6. A method of forming a pouring spout in the bottom panel of a collapsible receptacle for flowable product comprising the steps of:

forming a pouring spout of flexible material;

forming at least three triangular shaped flaps by the intersection of cuts of predetermined length in the bottom panel, the outer ends of said cuts forming potential tear locations;

folding said triangular flaps into the interior of the receptacle to form an opening in the bottom panel;

placing a flap over said opening to cover the opening; and

sewing one end of each of the folded triangular flaps, a part of the opening cover flap on only one side of the opening, and one end of the pouring spout to the bottom panel and to each other beyond the outer ends of said cuts of predetermined length so as to create a tear resistant buffer zone of predetermined width between a potential tear location and the product to minimize loss of product if the intersecting cuts tend to tear and to simultaneously form drawstring passageways, attach the cover flap for the opening and attach the receptacle pouring spout to the bottom panel.

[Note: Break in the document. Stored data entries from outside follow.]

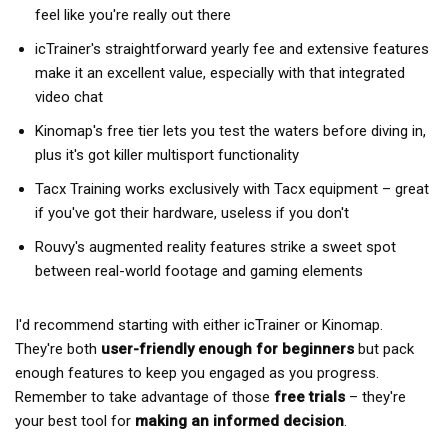
feel like you're really out there
icTrainer's straightforward yearly fee and extensive features
make it an excellent value, especially with that integrated
video chat
Kinomap's free tier lets you test the waters before diving in,
plus it's got killer multisport functionality
Tacx Training works exclusively with Tacx equipment – great
if you've got their hardware, useless if you don't
Rouvy's augmented reality features strike a sweet spot
between real-world footage and gaming elements
I'd recommend starting with either icTrainer or Kinomap.
They're both
user-friendly enough for beginners
but pack
enough features to keep you engaged as you progress.
Remember to take advantage of those
free trials
– they're
your best tool for
making an informed decision
.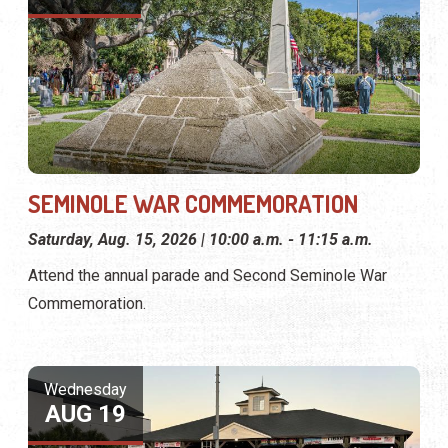
SEMINOLE WAR COMMEMORATION
Saturday, Aug. 15, 2026 | 10:00 a.m. - 11:15 a.m.
Attend the annual parade and Second Seminole War
Commemoration.
Wednesday
AUG 19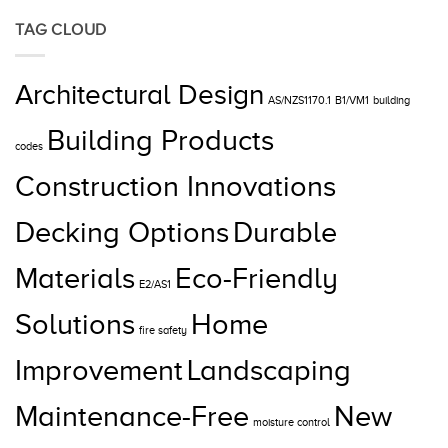
TAG CLOUD
Architectural Design
AS/NZS1170.1
B1/VM1
building
Building Products
codes
Construction Innovations
Decking Options
Durable
Materials
Eco-Friendly
E2/AS1
Solutions
Home
fire safety
Improvement
Landscaping
Maintenance-Free
New
moisture control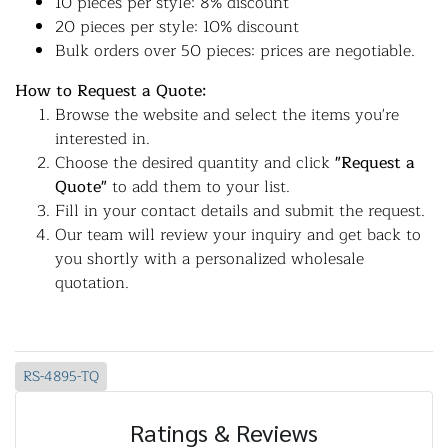
10 pieces per style: 8% discount
20 pieces per style: 10% discount
Bulk orders over 50 pieces: prices are negotiable.
How to Request a Quote:
Browse the website and select the items you're
interested in.
Choose the desired quantity and click
"Request a
Quote"
to add them to your list.
Fill in your contact details and submit the request.
Our team will review your inquiry and get back to
you shortly with a personalized wholesale
quotation.
RS-4895-TQ
Ratings & Reviews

7. A method as in claim 6 further including the steps of:

encircling the opening beyond the outer ends of the intersecting cuts where tears may occur with a reinforcing web; and

using a double sew line to attach said reinforcing web, one side of said cover flap, the outer ends of the folded triangular flaps and the one end of the pouring spout to each other and to the bottom panel, said double sew line creating a buffer zone between the cut tears and the product in the bag to minimize loss of product through the tears or sewing needle holes.

8. A method as in claim 7 further including the step of forming two substantially bisecting cuts to form four triangular flaps.

9. A method as in claim 7 further including the step of forming three intersecting cuts to form six triangular flaps.